# What is expected
Work out how many lines in the material below hold the word "settings". Write only the number.

# Records supplied
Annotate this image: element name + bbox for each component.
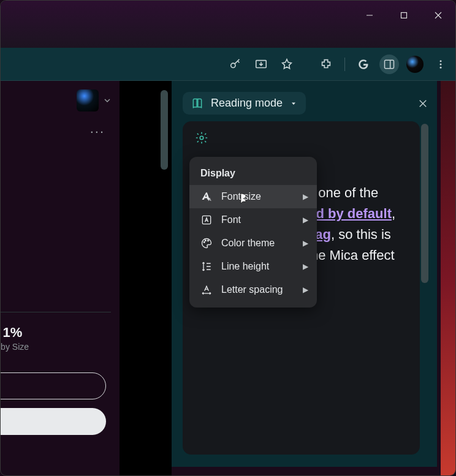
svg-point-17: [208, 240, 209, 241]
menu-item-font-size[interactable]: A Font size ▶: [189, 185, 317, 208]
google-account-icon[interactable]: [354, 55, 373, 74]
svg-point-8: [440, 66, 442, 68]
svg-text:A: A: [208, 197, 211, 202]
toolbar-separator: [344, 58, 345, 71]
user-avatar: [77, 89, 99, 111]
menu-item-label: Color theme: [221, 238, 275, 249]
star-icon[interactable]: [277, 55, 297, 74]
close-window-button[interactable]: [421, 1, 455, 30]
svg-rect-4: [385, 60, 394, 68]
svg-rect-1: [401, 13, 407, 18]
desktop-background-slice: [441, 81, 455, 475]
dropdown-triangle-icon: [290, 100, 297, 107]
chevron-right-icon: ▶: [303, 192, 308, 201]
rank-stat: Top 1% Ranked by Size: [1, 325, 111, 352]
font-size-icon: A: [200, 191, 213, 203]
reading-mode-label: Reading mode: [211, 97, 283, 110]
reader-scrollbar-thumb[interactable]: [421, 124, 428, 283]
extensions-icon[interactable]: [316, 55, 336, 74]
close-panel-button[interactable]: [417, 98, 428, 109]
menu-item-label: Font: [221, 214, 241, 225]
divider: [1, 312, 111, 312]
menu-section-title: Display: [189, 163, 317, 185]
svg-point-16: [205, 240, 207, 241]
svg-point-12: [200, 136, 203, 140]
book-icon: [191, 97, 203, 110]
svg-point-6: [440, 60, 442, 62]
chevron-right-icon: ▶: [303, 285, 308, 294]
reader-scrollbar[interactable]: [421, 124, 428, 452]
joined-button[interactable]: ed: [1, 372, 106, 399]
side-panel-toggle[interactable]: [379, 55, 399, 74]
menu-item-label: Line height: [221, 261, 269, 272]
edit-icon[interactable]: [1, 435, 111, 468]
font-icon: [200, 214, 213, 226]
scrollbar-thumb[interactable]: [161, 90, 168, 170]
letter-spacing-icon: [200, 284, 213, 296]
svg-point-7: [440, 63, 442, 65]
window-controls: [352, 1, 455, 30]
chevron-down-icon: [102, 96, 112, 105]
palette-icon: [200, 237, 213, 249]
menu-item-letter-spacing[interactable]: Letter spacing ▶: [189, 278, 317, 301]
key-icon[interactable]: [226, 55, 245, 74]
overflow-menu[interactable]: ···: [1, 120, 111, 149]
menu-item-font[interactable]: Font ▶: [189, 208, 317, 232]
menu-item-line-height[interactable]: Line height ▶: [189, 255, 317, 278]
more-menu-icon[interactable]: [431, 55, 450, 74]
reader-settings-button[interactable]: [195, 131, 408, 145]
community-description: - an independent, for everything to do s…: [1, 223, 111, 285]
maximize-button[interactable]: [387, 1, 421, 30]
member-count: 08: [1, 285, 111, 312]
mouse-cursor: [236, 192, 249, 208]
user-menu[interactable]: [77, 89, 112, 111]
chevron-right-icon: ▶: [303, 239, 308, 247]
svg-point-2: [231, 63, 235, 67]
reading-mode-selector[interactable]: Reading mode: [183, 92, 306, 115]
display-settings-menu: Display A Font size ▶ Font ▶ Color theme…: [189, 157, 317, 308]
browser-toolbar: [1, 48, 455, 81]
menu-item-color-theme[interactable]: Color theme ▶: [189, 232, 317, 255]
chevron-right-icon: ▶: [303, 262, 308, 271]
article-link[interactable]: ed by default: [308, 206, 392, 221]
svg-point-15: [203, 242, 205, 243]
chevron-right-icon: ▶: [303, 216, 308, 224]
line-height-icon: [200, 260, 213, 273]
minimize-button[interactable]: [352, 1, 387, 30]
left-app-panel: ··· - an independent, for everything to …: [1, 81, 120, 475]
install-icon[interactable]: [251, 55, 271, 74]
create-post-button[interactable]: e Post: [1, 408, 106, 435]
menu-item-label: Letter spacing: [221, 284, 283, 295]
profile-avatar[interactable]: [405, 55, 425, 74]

==

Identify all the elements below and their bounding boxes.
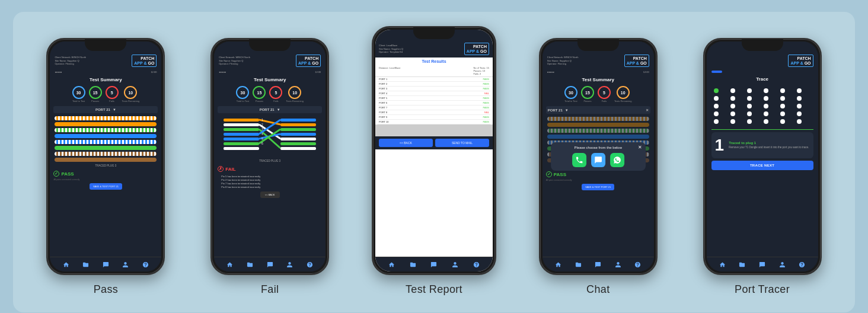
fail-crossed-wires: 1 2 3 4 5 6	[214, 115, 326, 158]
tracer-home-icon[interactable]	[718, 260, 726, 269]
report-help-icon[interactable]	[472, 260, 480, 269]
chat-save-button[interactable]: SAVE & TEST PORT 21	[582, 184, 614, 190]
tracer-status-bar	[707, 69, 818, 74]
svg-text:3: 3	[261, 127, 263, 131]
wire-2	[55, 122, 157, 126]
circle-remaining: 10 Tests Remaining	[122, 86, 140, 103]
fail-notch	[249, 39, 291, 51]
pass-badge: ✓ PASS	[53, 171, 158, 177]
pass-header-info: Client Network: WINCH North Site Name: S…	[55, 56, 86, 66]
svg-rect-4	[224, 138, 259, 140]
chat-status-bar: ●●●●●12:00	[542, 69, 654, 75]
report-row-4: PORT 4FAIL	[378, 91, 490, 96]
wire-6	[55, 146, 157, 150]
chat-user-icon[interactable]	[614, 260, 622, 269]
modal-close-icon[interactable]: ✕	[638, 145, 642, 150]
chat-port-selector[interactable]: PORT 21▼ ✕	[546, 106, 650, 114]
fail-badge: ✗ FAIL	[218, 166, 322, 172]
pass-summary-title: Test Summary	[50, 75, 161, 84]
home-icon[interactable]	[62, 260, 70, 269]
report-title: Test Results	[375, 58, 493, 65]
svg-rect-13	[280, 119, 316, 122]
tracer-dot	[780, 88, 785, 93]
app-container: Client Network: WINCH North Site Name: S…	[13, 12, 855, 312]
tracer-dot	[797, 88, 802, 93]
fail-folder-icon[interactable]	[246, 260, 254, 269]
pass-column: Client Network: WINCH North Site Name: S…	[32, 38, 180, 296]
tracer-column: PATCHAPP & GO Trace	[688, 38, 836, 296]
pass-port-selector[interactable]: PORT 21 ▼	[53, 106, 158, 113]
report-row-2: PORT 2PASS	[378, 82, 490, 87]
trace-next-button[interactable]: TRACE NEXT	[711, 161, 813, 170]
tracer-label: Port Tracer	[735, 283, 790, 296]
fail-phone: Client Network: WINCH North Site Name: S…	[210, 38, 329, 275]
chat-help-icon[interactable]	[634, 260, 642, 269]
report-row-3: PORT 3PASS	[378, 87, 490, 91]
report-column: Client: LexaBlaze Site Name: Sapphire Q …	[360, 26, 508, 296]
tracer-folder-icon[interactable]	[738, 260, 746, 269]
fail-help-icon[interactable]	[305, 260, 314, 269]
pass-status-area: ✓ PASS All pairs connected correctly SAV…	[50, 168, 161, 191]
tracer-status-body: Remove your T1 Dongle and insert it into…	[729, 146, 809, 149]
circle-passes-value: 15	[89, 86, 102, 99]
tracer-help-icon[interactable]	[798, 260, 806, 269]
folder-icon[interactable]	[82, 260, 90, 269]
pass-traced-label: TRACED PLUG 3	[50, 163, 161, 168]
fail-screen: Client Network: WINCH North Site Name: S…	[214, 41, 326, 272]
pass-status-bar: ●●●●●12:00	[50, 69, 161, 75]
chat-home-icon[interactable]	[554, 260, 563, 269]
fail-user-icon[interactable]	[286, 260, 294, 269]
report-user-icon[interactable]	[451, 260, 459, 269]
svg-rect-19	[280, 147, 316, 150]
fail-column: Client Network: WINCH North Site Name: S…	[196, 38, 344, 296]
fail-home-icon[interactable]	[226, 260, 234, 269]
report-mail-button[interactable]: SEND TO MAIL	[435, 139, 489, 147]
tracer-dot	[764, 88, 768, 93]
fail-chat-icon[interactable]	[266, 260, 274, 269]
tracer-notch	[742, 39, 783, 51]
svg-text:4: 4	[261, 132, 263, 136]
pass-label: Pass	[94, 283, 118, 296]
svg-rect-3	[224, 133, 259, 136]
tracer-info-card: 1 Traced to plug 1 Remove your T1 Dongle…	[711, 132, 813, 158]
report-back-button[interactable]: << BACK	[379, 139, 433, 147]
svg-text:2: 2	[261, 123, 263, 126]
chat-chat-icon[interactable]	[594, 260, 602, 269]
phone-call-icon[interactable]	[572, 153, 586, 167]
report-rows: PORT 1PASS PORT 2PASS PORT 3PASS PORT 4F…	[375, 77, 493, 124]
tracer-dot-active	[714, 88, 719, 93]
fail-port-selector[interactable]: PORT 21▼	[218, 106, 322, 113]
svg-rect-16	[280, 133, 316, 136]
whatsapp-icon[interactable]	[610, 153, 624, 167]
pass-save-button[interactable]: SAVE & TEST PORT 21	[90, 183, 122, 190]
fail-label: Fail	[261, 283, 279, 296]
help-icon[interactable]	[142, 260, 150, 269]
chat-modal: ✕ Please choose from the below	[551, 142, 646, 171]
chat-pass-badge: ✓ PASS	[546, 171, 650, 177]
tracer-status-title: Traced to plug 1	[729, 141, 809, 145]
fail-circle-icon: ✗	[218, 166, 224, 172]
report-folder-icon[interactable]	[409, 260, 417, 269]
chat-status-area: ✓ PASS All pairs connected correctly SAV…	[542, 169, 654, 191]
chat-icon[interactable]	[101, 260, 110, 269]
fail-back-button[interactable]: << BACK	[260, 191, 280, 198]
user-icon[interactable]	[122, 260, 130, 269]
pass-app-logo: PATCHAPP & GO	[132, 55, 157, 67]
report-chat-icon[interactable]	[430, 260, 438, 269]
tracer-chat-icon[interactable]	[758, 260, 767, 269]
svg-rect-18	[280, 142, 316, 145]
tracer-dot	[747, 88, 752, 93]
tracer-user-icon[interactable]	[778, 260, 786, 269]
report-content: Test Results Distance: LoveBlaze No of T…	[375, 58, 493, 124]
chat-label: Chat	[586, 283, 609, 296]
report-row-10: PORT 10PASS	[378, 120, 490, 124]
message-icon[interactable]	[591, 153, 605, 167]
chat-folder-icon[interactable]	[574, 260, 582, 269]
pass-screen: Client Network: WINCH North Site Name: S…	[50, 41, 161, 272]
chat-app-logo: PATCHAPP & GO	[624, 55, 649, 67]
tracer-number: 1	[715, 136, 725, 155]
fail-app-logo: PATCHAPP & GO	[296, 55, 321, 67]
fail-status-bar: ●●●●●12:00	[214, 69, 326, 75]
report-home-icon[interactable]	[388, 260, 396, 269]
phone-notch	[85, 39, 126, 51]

---

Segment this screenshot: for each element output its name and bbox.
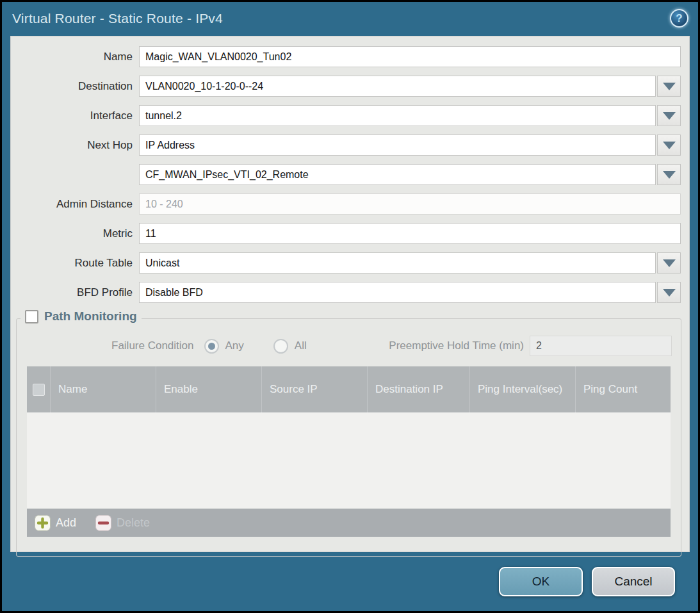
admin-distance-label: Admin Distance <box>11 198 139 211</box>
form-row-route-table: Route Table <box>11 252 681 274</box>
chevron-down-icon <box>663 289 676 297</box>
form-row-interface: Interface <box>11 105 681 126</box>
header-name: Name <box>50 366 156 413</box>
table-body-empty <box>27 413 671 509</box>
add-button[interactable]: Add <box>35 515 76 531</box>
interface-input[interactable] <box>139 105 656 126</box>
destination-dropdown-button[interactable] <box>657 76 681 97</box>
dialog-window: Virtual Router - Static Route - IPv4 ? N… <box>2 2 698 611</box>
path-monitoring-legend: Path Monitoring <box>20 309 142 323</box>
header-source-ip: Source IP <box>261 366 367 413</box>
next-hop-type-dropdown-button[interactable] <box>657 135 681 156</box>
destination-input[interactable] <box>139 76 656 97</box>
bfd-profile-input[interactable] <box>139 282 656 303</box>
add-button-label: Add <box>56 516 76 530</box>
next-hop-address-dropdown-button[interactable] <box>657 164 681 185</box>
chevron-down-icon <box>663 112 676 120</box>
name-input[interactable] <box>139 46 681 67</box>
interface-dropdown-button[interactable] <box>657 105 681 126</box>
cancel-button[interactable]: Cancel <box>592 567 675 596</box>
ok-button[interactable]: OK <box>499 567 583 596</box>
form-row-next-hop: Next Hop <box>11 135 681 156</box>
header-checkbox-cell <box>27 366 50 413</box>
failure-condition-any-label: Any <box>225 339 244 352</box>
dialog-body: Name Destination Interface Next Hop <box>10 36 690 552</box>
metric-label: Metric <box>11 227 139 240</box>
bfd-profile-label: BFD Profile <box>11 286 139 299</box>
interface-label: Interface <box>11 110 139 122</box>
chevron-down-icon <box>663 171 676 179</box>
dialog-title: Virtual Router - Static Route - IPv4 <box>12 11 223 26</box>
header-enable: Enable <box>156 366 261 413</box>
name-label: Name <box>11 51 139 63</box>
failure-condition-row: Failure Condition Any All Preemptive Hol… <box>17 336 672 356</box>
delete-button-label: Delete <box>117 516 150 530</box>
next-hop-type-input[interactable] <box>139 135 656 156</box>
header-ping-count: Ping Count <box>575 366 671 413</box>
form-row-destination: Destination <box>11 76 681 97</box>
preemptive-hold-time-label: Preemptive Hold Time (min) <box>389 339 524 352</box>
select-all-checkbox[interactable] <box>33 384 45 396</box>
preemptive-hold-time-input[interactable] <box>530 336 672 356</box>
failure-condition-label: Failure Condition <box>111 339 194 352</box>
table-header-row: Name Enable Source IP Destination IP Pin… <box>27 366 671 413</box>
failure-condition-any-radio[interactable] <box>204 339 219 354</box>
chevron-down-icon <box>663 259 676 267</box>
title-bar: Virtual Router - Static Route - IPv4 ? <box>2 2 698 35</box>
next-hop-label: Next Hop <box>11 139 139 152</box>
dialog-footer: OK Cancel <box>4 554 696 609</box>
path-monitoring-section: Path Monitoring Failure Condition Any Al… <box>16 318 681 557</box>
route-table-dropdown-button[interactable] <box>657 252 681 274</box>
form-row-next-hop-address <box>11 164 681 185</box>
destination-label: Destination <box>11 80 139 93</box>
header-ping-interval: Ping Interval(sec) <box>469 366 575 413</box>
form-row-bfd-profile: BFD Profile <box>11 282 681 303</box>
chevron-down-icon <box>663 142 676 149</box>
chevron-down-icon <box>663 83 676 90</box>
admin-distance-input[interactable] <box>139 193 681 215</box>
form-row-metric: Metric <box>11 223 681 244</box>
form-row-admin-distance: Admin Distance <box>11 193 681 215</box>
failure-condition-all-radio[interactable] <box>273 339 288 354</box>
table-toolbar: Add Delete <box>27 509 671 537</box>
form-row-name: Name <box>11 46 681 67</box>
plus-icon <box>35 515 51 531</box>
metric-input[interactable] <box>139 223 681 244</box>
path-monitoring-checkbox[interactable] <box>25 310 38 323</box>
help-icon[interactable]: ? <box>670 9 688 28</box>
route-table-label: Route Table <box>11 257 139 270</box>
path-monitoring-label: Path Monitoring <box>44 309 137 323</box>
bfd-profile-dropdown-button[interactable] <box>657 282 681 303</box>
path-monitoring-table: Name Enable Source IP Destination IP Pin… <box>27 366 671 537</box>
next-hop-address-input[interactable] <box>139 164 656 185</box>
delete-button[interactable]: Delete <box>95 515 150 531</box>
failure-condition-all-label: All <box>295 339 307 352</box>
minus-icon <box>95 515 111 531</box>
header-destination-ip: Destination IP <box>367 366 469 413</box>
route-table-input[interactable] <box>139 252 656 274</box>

# Result
2